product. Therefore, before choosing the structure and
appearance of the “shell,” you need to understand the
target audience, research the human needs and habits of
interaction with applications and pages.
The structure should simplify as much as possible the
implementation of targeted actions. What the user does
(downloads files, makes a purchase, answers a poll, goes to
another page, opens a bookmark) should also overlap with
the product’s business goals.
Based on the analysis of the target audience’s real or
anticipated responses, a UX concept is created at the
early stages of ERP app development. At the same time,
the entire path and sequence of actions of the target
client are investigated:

· · ·

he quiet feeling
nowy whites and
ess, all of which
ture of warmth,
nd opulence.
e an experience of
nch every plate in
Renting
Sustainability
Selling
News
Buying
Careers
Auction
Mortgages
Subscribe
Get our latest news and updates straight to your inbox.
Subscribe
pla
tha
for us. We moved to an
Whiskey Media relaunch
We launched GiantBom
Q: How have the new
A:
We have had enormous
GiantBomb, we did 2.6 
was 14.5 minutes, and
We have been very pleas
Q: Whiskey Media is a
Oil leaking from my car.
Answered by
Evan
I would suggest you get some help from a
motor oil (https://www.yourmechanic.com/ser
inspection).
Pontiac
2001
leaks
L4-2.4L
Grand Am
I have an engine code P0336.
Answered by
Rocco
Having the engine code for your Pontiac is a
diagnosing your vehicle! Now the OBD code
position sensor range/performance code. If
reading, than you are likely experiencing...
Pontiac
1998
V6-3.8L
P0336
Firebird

· · ·

§ Prompt
Find the word "should" in the data and copy out each line where it turns up.

§ Answer to the exercise
The structure should simplify as much as possible the
another page, opens a bookmark) should also overlap with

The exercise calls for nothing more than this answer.